- Task -
Retype only the lines at the head of the records, first through the one with "Galería de Fotos", exactly as written.

- Record extracts -
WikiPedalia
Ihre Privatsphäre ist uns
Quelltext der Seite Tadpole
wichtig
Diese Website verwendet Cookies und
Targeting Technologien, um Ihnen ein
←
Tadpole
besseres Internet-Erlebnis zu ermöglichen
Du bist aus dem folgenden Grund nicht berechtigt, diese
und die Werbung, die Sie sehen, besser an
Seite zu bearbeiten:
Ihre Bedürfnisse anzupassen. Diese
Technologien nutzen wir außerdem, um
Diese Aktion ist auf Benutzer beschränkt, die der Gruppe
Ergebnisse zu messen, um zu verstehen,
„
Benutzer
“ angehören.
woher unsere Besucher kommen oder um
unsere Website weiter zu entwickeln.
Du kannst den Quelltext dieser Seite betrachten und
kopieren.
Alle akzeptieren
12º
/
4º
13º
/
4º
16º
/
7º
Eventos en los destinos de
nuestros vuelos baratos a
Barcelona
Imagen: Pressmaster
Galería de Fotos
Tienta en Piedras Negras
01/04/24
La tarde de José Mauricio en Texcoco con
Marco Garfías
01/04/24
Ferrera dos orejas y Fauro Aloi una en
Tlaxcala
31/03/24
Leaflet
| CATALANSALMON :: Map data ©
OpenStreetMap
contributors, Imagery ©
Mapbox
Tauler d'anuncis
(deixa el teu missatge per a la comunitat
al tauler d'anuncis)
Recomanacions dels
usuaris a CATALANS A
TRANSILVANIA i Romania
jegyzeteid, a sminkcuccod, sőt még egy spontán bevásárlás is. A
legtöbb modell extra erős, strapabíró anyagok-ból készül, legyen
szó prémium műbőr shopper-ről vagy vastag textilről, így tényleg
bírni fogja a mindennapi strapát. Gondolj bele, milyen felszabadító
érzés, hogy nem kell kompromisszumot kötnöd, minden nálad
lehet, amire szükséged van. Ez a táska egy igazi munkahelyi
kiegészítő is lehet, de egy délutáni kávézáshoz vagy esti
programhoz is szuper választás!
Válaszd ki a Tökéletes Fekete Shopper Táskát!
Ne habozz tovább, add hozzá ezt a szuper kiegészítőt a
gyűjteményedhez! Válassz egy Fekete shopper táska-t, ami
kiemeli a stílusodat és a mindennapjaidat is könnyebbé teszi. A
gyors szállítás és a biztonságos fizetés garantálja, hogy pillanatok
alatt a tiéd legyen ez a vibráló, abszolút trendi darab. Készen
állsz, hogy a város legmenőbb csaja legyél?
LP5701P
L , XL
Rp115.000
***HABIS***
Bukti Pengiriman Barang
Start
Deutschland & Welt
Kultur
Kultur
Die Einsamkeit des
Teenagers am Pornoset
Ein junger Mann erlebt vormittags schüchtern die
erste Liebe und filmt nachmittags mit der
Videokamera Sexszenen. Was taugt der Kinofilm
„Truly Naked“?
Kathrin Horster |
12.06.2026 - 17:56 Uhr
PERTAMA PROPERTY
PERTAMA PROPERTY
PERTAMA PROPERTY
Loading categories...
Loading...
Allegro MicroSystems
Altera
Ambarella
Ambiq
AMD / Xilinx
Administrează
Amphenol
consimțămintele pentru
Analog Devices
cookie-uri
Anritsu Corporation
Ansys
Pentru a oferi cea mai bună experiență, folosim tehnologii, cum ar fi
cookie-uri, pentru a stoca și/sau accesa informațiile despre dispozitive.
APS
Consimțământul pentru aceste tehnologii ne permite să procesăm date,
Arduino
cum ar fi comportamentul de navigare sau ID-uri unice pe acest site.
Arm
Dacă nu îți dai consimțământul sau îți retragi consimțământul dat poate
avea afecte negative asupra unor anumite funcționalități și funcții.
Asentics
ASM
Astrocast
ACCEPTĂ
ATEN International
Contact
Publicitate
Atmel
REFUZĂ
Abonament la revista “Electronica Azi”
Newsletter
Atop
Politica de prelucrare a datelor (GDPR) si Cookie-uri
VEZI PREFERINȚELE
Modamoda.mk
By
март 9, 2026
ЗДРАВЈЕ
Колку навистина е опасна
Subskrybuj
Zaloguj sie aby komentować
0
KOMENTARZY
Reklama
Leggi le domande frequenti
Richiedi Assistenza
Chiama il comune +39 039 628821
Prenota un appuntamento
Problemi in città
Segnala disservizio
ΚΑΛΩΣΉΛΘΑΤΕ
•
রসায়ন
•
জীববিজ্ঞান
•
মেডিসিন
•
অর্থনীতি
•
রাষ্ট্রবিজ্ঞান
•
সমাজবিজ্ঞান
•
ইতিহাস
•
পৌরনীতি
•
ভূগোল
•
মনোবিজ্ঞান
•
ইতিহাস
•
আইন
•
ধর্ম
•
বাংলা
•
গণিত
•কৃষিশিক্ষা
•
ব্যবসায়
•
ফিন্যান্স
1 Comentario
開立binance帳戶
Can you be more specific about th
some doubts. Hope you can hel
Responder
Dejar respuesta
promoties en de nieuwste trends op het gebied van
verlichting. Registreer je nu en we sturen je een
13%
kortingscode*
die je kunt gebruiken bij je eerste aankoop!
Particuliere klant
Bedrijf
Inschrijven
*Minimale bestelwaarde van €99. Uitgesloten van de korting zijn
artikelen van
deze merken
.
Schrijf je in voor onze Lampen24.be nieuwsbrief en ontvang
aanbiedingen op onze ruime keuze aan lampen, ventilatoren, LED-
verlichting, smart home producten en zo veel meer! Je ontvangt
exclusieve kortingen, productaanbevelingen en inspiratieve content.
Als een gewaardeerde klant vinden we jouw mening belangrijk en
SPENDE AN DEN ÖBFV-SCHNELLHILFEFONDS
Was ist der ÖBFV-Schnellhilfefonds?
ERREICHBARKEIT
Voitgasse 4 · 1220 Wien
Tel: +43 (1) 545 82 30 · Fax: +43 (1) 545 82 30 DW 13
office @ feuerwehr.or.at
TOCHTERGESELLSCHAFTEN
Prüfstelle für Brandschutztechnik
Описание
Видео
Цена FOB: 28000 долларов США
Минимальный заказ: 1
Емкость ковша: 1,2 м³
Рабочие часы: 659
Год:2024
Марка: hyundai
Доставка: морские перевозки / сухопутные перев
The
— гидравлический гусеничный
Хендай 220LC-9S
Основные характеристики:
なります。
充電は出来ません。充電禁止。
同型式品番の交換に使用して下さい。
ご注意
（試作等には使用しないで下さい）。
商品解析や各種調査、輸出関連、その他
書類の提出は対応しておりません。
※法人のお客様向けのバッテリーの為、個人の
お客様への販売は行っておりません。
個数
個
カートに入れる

- Task solution -
WikiPedalia
Ihre Privatsphäre ist uns
Quelltext der Seite Tadpole
wichtig
Diese Website verwendet Cookies und
Targeting Technologien, um Ihnen ein
←
Tadpole
besseres Internet-Erlebnis zu ermöglichen
Du bist aus dem folgenden Grund nicht berechtigt, diese
und die Werbung, die Sie sehen, besser an
Seite zu bearbeiten:
Ihre Bedürfnisse anzupassen. Diese
Technologien nutzen wir außerdem, um
Diese Aktion ist auf Benutzer beschränkt, die der Gruppe
Ergebnisse zu messen, um zu verstehen,
„
Benutzer
“ angehören.
woher unsere Besucher kommen oder um
unsere Website weiter zu entwickeln.
Du kannst den Quelltext dieser Seite betrachten und
kopieren.
Alle akzeptieren
12º
/
4º
13º
/
4º
16º
/
7º
Eventos en los destinos de
nuestros vuelos baratos a
Barcelona
Imagen: Pressmaster
Galería de Fotos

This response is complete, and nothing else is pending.